Когда Терехин ушел за замазкой, Гржимайло остался в камере и продолжал свою работу над трещиной. Так вот, как только Гржимайло остался один, преступник внезапно появился из темноты, прямо из трубы, и ударил его по голове ключом, тем самым, при помощи которого он открыл люк первого космотрона. Потом он закрыл дверь в павильон, втащил Гржимайло подальше внутрь баранки, завинтил люк изнутри и отправился обратно. Покинул баранку он так же, как и вошел, тщательно задраив люк. Потом он позвонил на насосную станцию и сообщил, что можно начинать вакуумные испытания. Я узнал мощность этих насосов. Три минуты и… все.
— Надо выяснить главное: за что он убил Гржимайло.
— Да, этого мы пока не знаем… Может, за то, что он видел его в теоретическом кабинете?..

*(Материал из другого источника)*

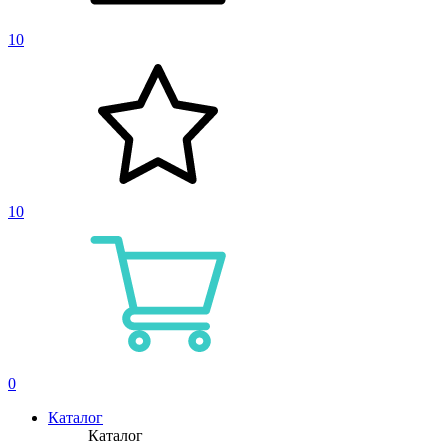
10
10
0
Каталог
Каталог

Преступление в институте прикладной физики не давало покоя Базанову, занимало все его мысли. Вот и сегодня — не успел он утром усесться за свой стол, как тут же потянулся к материалам экспертизы, которые еще вчера принес ему Каримов.
В это время открылась дверь и торопливо вошел Горшков.
— Вот, — положил он на стол полоску бумаги.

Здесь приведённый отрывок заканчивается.